Gli scalini erano viscidi sotto i suoi piedi. Da quanto tempo saliva? Non capiva lo scorrere del tempo. Percepiva solo l'oscurità intorno a lui e intravvedeva vagamente la figura serpeggiante della scala che saliva fino a perdersi nel buio. Poi, innanzi a lui, comparve un trono incredibile scolpito nella scura roccia, alto più della volta nera, più imponente di qualsiasi torre. Vide qualcuno e sentì poi la sua voce possente e triste allo stesso tempo:
“Grande fu il tuo fardello in vita e grande sarà il tuo fardello negli infiniti giorni della morte. Non potrai infine giungere presso le grandi aule fra le sacre stelle, fino a che il tuo giuramento non sarà compiuto”.
E il trono sparì; la scala infinita scomparve nel buio.
Iniziò a cadere. In basso? In alto?
Scorgeva un pavimento farsi sempre più vicino. Schianto. Freddo.

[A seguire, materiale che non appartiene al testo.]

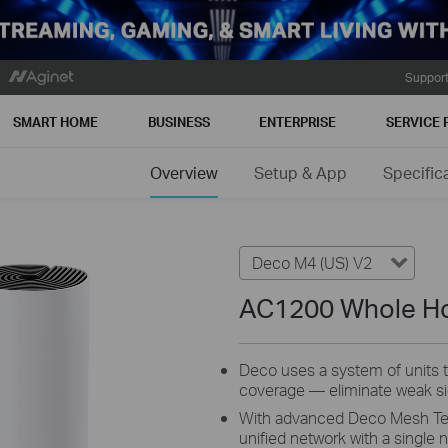
Suppor
SMART HOME
BUSINESS
ENTERPRISE
SERVICE 
Overview
Setup & App
Specific
Deco M4 (US) V2
AC1200 Whole H
Deco uses a system of units
coverage — eliminate weak sig
With advanced Deco Mesh Tech
unified network with a single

Sentiva dolore una fitta quasi insopportabile nel petto. Una fitta che giungeva fino al cuore. E sentiva freddo, come se un gelido frammento dei ghiaccu di Lhodor fosse al posto del suo cuore. Si alzò dal suo sepolcro. Uscì dalla sua tana allontanandosi dal suo rassicurante giaciglio. Ma tornò indietro. Aveva dimenticato la spada, che ancora giaceva accanto alle sue spoglie mortali.
Si incamminò faticosamente mentre il dolore faceva urlare la sua anima e il contatto con ogni cosa viva aumentava il gelo. Salì le scale coperte di polvere e vide il tramonto: i raggi del sole che lambivano l'antica cripta. E così ricordò la vita, il calore, il profumo della foresta al crepuscolo. Ricordi.
Attese la notte.
La notte che accoglieva magnanima le spettrali figure delle anime maledette dal loro odio, dalle loro colpe.
Si incamminò verso il suo destino, diretto verso le oscure terre del Possessore, mentre le creature della foresta fuggivano la sua presenza.